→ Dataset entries

- Opening Delimiter -

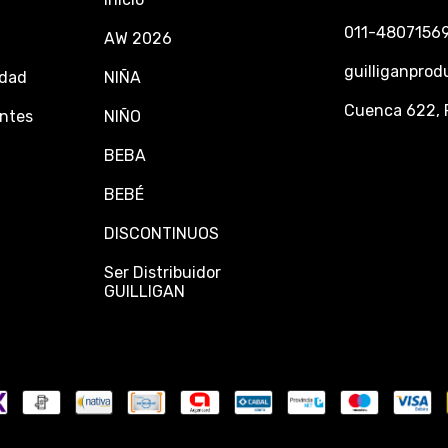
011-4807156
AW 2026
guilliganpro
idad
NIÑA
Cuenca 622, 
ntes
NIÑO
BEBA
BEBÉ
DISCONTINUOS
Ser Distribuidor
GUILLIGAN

- Closing Delimiter -

→ Exercise requirements
Could the entries above be returned verbatim, with no pictures included?

→ Output of the task
011-4807156
AW 2026
guilliganpro
idad
NIÑA
Cuenca 622, 
ntes
NIÑO
BEBA
BEBÉ
DISCONTINUOS
Ser Distribuidor
GUILLIGAN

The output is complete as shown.